§ Information given
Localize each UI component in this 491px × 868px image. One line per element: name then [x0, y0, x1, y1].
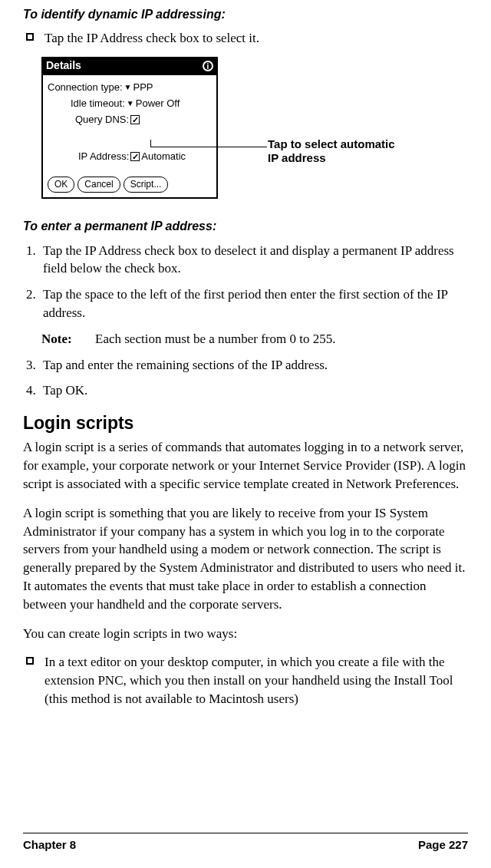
callout-line-horizontal: [150, 147, 267, 147]
note-block: Note: Each section must be a number from…: [41, 330, 468, 348]
dropdown-arrow-icon[interactable]: ▼: [127, 98, 134, 109]
dropdown-arrow-icon[interactable]: ▼: [124, 82, 132, 93]
info-icon[interactable]: i: [203, 61, 213, 71]
idle-timeout-value[interactable]: Power Off: [136, 97, 180, 111]
step-2: 2. Tap the space to the left of the firs…: [26, 285, 468, 322]
step-number: 4.: [26, 381, 43, 400]
heading-permanent-ip: To enter a permanent IP address:: [23, 218, 468, 235]
step-3: 3. Tap and enter the remaining sections …: [26, 356, 468, 375]
bullet-item: Tap the IP Address check box to select i…: [23, 29, 468, 48]
chapter-label: Chapter 8: [23, 837, 76, 853]
page-footer: Chapter 8 Page 227: [23, 833, 468, 853]
ip-address-checkbox[interactable]: ✓: [130, 152, 140, 161]
step-text: Tap the IP Address check box to deselect…: [43, 242, 468, 279]
bullet-text: Tap the IP Address check box to select i…: [44, 29, 468, 48]
callout-line1: Tap to select automatic: [268, 137, 395, 151]
note-label: Note:: [41, 330, 95, 348]
query-dns-checkbox[interactable]: ✓: [130, 115, 140, 124]
palm-details-dialog: Details i Connection type: ▼ PPP Idle ti…: [41, 57, 218, 199]
step-1: 1. Tap the IP Address check box to desel…: [26, 242, 468, 279]
cancel-button[interactable]: Cancel: [77, 177, 120, 193]
bullet-item: In a text editor on your desktop compute…: [23, 653, 468, 708]
step-text: Tap OK.: [43, 381, 468, 400]
page-number: Page 227: [418, 837, 468, 853]
ok-button[interactable]: OK: [48, 177, 74, 193]
paragraph: A login script is a series of commands t…: [23, 438, 468, 493]
step-number: 2.: [26, 285, 43, 322]
paragraph: You can create login scripts in two ways…: [23, 625, 468, 643]
palm-titlebar: Details i: [41, 57, 218, 75]
step-text: Tap the space to the left of the first p…: [43, 285, 468, 322]
idle-timeout-label: Idle timeout:: [71, 97, 125, 111]
connection-type-label: Connection type:: [48, 81, 123, 94]
paragraph: A login script is something that you are…: [23, 504, 468, 614]
step-4: 4. Tap OK.: [26, 381, 468, 400]
palm-body: Connection type: ▼ PPP Idle timeout: ▼ P…: [43, 75, 216, 170]
note-text: Each section must be a number from 0 to …: [95, 330, 335, 348]
heading-login-scripts: Login scripts: [23, 411, 468, 435]
ip-address-value: Automatic: [141, 150, 186, 163]
callout-line2: IP address: [268, 151, 395, 165]
ip-address-label: IP Address:: [78, 150, 129, 163]
bullet-square-icon: [26, 33, 34, 41]
callout-annotation: Tap to select automatic IP address: [268, 137, 395, 165]
step-number: 3.: [26, 356, 43, 375]
heading-dynamic-ip: To identify dynamic IP addressing:: [23, 6, 468, 23]
bullet-square-icon: [26, 657, 34, 665]
connection-type-value[interactable]: PPP: [133, 81, 153, 94]
palm-screenshot-container: Details i Connection type: ▼ PPP Idle ti…: [41, 57, 468, 203]
script-button[interactable]: Script...: [124, 177, 169, 193]
palm-title: Details: [46, 58, 81, 74]
query-dns-label: Query DNS:: [75, 113, 129, 127]
step-number: 1.: [26, 242, 43, 279]
bullet-text: In a text editor on your desktop compute…: [44, 653, 468, 708]
step-text: Tap and enter the remaining sections of …: [43, 356, 468, 375]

§ Goal of the exercise
Could you repeat all of the data exactly, minus the pictures?

§ Answer for this exercise
Localize each UI component in this 491px × 868px image. One line per element: name then [x0, y0, x1, y1].
callout-line-horizontal: [150, 147, 267, 147]
note-block: Note: Each section must be a number from…: [41, 330, 468, 348]
dropdown-arrow-icon[interactable]: ▼: [127, 98, 134, 109]
dropdown-arrow-icon[interactable]: ▼: [124, 82, 132, 93]
info-icon[interactable]: i: [203, 61, 213, 71]
idle-timeout-value[interactable]: Power Off: [136, 97, 180, 111]
step-2: 2. Tap the space to the left of the firs…: [26, 285, 468, 322]
step-number: 4.: [26, 381, 43, 400]
heading-permanent-ip: To enter a permanent IP address:: [23, 218, 468, 235]
step-3: 3. Tap and enter the remaining sections …: [26, 356, 468, 375]
bullet-item: Tap the IP Address check box to select i…: [23, 29, 468, 48]
chapter-label: Chapter 8: [23, 837, 76, 853]
page-footer: Chapter 8 Page 227: [23, 833, 468, 853]
ip-address-checkbox[interactable]: ✓: [130, 152, 140, 161]
step-text: Tap the IP Address check box to deselect…: [43, 242, 468, 279]
bullet-text: Tap the IP Address check box to select i…: [44, 29, 468, 48]
callout-line1: Tap to select automatic: [268, 137, 395, 151]
note-label: Note:: [41, 330, 95, 348]
query-dns-checkbox[interactable]: ✓: [130, 115, 140, 124]
palm-details-dialog: Details i Connection type: ▼ PPP Idle ti…: [41, 57, 218, 199]
step-1: 1. Tap the IP Address check box to desel…: [26, 242, 468, 279]
cancel-button[interactable]: Cancel: [77, 177, 120, 193]
bullet-item: In a text editor on your desktop compute…: [23, 653, 468, 708]
step-text: Tap OK.: [43, 381, 468, 400]
page-number: Page 227: [418, 837, 468, 853]
ok-button[interactable]: OK: [48, 177, 74, 193]
paragraph: A login script is a series of commands t…: [23, 438, 468, 493]
step-number: 2.: [26, 285, 43, 322]
paragraph: You can create login scripts in two ways…: [23, 625, 468, 643]
palm-titlebar: Details i: [41, 57, 218, 75]
step-text: Tap the space to the left of the first p…: [43, 285, 468, 322]
idle-timeout-label: Idle timeout:: [71, 97, 125, 111]
connection-type-label: Connection type:: [48, 81, 123, 94]
paragraph: A login script is something that you are…: [23, 504, 468, 614]
step-4: 4. Tap OK.: [26, 381, 468, 400]
palm-body: Connection type: ▼ PPP Idle timeout: ▼ P…: [43, 75, 216, 170]
note-text: Each section must be a number from 0 to …: [95, 330, 335, 348]
heading-login-scripts: Login scripts: [23, 411, 468, 435]
ip-address-value: Automatic: [141, 150, 186, 163]
callout-line2: IP address: [268, 151, 395, 165]
ip-address-label: IP Address:: [78, 150, 129, 163]
bullet-square-icon: [26, 33, 34, 41]
callout-annotation: Tap to select automatic IP address: [268, 137, 395, 165]
step-number: 3.: [26, 356, 43, 375]
heading-dynamic-ip: To identify dynamic IP addressing:: [23, 6, 468, 23]
bullet-square-icon: [26, 657, 34, 665]
connection-type-value[interactable]: PPP: [133, 81, 153, 94]
palm-screenshot-container: Details i Connection type: ▼ PPP Idle ti…: [41, 57, 468, 203]
script-button[interactable]: Script...: [124, 177, 169, 193]
palm-title: Details: [46, 58, 81, 74]
query-dns-label: Query DNS:: [75, 113, 129, 127]
step-number: 1.: [26, 242, 43, 279]
bullet-text: In a text editor on your desktop compute…: [44, 653, 468, 708]
step-text: Tap and enter the remaining sections of …: [43, 356, 468, 375]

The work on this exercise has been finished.